Available data:
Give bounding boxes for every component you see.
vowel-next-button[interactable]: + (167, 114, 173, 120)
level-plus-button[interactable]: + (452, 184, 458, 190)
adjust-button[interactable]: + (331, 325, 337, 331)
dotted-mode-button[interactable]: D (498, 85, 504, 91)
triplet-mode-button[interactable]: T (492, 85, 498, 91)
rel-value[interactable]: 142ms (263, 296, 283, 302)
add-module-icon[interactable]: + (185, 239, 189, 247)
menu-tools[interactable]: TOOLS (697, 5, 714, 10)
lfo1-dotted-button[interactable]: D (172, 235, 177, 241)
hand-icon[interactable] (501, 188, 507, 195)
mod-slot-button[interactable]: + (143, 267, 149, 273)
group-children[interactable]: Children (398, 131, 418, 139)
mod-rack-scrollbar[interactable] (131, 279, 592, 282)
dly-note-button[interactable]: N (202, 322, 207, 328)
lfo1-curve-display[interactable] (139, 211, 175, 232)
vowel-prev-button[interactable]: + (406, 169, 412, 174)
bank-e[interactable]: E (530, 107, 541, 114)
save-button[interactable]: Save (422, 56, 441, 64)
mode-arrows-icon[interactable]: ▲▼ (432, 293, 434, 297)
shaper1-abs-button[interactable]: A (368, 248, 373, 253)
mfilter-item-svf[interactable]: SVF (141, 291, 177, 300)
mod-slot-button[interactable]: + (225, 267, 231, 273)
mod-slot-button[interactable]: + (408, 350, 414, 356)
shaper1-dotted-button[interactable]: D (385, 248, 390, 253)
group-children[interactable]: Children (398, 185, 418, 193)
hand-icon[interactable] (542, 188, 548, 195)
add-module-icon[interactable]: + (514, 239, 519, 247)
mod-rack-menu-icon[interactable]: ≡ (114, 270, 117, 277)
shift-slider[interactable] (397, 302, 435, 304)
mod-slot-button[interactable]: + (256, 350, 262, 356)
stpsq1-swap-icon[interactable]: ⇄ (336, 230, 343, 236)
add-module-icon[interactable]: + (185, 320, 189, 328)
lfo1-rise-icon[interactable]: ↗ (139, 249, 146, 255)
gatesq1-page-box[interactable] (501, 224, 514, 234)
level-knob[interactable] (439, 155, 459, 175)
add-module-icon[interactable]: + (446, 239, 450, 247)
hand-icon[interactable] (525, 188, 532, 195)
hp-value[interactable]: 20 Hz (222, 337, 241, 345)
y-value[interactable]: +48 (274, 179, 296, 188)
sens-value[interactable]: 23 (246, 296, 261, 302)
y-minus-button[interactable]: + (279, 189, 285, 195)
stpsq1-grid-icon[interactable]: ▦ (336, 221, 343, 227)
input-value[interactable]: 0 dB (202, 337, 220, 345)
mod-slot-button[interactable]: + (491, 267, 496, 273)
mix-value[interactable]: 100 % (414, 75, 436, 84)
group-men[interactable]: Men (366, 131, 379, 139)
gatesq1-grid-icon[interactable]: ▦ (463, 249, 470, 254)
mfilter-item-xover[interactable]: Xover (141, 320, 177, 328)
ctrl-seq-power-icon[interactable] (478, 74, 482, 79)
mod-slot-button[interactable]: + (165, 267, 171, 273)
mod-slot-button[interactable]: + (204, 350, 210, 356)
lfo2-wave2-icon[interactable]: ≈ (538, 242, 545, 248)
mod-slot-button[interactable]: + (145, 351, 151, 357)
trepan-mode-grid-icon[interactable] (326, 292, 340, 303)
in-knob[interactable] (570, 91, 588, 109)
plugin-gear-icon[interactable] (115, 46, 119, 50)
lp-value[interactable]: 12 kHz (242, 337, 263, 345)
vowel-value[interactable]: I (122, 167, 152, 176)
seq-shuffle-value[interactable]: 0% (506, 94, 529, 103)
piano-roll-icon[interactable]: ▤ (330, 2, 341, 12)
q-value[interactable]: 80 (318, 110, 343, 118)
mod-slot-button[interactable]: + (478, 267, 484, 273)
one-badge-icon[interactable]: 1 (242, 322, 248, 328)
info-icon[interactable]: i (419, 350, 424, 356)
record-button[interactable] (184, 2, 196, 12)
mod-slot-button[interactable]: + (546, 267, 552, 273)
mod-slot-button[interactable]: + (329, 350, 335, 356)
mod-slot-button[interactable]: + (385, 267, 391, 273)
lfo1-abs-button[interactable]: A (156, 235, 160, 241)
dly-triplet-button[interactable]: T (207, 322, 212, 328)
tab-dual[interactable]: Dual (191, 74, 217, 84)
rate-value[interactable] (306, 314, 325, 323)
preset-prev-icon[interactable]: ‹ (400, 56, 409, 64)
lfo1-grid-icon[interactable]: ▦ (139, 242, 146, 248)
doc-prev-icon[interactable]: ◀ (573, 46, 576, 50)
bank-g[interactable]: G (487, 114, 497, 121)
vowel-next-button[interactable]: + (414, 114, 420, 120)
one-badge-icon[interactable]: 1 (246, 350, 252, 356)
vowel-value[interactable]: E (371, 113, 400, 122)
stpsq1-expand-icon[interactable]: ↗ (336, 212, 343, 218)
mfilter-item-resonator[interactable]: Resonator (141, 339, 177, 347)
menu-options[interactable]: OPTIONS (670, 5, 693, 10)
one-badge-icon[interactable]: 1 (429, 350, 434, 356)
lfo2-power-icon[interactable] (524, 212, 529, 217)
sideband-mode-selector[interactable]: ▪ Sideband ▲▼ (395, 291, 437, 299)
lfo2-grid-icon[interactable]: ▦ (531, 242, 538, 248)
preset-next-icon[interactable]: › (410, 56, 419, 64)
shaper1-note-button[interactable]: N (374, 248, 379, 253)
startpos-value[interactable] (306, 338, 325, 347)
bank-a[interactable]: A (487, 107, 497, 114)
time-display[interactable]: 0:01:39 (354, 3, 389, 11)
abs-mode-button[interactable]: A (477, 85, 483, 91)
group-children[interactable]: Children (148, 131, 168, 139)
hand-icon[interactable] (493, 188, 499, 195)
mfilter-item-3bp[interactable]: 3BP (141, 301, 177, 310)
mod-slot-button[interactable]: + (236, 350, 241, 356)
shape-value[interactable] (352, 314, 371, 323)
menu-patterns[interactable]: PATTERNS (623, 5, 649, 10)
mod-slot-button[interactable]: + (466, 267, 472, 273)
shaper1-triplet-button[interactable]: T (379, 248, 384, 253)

The task: Restate the listing in full, word for word.

Result of the exercise:
Give bounding boxes for every component you see.
vowel-next-button[interactable]: + (167, 114, 173, 120)
level-plus-button[interactable]: + (452, 184, 458, 190)
adjust-button[interactable]: + (331, 325, 337, 331)
dotted-mode-button[interactable]: D (498, 85, 504, 91)
triplet-mode-button[interactable]: T (492, 85, 498, 91)
rel-value[interactable]: 142ms (263, 296, 283, 302)
add-module-icon[interactable]: + (185, 239, 189, 247)
menu-tools[interactable]: TOOLS (697, 5, 714, 10)
lfo1-dotted-button[interactable]: D (172, 235, 177, 241)
hand-icon[interactable] (501, 188, 507, 195)
mod-slot-button[interactable]: + (143, 267, 149, 273)
group-children[interactable]: Children (398, 131, 418, 139)
mod-rack-scrollbar[interactable] (131, 279, 592, 282)
dly-note-button[interactable]: N (202, 322, 207, 328)
lfo1-curve-display[interactable] (139, 211, 175, 232)
vowel-prev-button[interactable]: + (406, 169, 412, 174)
bank-e[interactable]: E (530, 107, 541, 114)
save-button[interactable]: Save (422, 56, 441, 64)
mode-arrows-icon[interactable]: ▲▼ (432, 293, 434, 297)
shaper1-abs-button[interactable]: A (368, 248, 373, 253)
mfilter-item-svf[interactable]: SVF (141, 291, 177, 300)
mod-slot-button[interactable]: + (225, 267, 231, 273)
mod-slot-button[interactable]: + (408, 350, 414, 356)
shaper1-dotted-button[interactable]: D (385, 248, 390, 253)
group-children[interactable]: Children (398, 185, 418, 193)
hand-icon[interactable] (542, 188, 548, 195)
add-module-icon[interactable]: + (514, 239, 519, 247)
mod-rack-menu-icon[interactable]: ≡ (114, 270, 117, 277)
shift-slider[interactable] (397, 302, 435, 304)
mod-slot-button[interactable]: + (256, 350, 262, 356)
stpsq1-swap-icon[interactable]: ⇄ (336, 230, 343, 236)
add-module-icon[interactable]: + (185, 320, 189, 328)
lfo1-rise-icon[interactable]: ↗ (139, 249, 146, 255)
gatesq1-page-box[interactable] (501, 224, 514, 234)
level-knob[interactable] (439, 155, 459, 175)
add-module-icon[interactable]: + (446, 239, 450, 247)
hand-icon[interactable] (525, 188, 532, 195)
hp-value[interactable]: 20 Hz (222, 337, 241, 345)
y-value[interactable]: +48 (274, 179, 296, 188)
sens-value[interactable]: 23 (246, 296, 261, 302)
y-minus-button[interactable]: + (279, 189, 285, 195)
stpsq1-grid-icon[interactable]: ▦ (336, 221, 343, 227)
input-value[interactable]: 0 dB (202, 337, 220, 345)
mod-slot-button[interactable]: + (491, 267, 496, 273)
mix-value[interactable]: 100 % (414, 75, 436, 84)
group-men[interactable]: Men (366, 131, 379, 139)
gatesq1-grid-icon[interactable]: ▦ (463, 249, 470, 254)
mfilter-item-xover[interactable]: Xover (141, 320, 177, 328)
ctrl-seq-power-icon[interactable] (478, 74, 482, 79)
mod-slot-button[interactable]: + (165, 267, 171, 273)
mod-slot-button[interactable]: + (204, 350, 210, 356)
lfo2-wave2-icon[interactable]: ≈ (538, 242, 545, 248)
mod-slot-button[interactable]: + (145, 351, 151, 357)
trepan-mode-grid-icon[interactable] (326, 292, 340, 303)
in-knob[interactable] (570, 91, 588, 109)
plugin-gear-icon[interactable] (115, 46, 119, 50)
lp-value[interactable]: 12 kHz (242, 337, 263, 345)
vowel-value[interactable]: I (122, 167, 152, 176)
seq-shuffle-value[interactable]: 0% (506, 94, 529, 103)
piano-roll-icon[interactable]: ▤ (330, 2, 341, 12)
q-value[interactable]: 80 (318, 110, 343, 118)
mod-slot-button[interactable]: + (478, 267, 484, 273)
one-badge-icon[interactable]: 1 (242, 322, 248, 328)
info-icon[interactable]: i (419, 350, 424, 356)
record-button[interactable] (184, 2, 196, 12)
mod-slot-button[interactable]: + (546, 267, 552, 273)
mod-slot-button[interactable]: + (329, 350, 335, 356)
mod-slot-button[interactable]: + (385, 267, 391, 273)
lfo1-abs-button[interactable]: A (156, 235, 160, 241)
dly-triplet-button[interactable]: T (207, 322, 212, 328)
tab-dual[interactable]: Dual (191, 74, 217, 84)
rate-value[interactable] (306, 314, 325, 323)
preset-prev-icon[interactable]: ‹ (400, 56, 409, 64)
lfo1-grid-icon[interactable]: ▦ (139, 242, 146, 248)
doc-prev-icon[interactable]: ◀ (573, 46, 576, 50)
bank-g[interactable]: G (487, 114, 497, 121)
vowel-next-button[interactable]: + (414, 114, 420, 120)
one-badge-icon[interactable]: 1 (246, 350, 252, 356)
vowel-value[interactable]: E (371, 113, 400, 122)
stpsq1-expand-icon[interactable]: ↗ (336, 212, 343, 218)
mfilter-item-resonator[interactable]: Resonator (141, 339, 177, 347)
menu-options[interactable]: OPTIONS (670, 5, 693, 10)
one-badge-icon[interactable]: 1 (429, 350, 434, 356)
lfo2-power-icon[interactable] (524, 212, 529, 217)
sideband-mode-selector[interactable]: ▪ Sideband ▲▼ (395, 291, 437, 299)
lfo2-grid-icon[interactable]: ▦ (531, 242, 538, 248)
preset-next-icon[interactable]: › (410, 56, 419, 64)
shaper1-note-button[interactable]: N (374, 248, 379, 253)
startpos-value[interactable] (306, 338, 325, 347)
bank-a[interactable]: A (487, 107, 497, 114)
time-display[interactable]: 0:01:39 (354, 3, 389, 11)
abs-mode-button[interactable]: A (477, 85, 483, 91)
group-children[interactable]: Children (148, 131, 168, 139)
hand-icon[interactable] (493, 188, 499, 195)
mfilter-item-3bp[interactable]: 3BP (141, 301, 177, 310)
mod-slot-button[interactable]: + (236, 350, 241, 356)
shape-value[interactable] (352, 314, 371, 323)
menu-patterns[interactable]: PATTERNS (623, 5, 649, 10)
mod-slot-button[interactable]: + (466, 267, 472, 273)
shaper1-triplet-button[interactable]: T (379, 248, 384, 253)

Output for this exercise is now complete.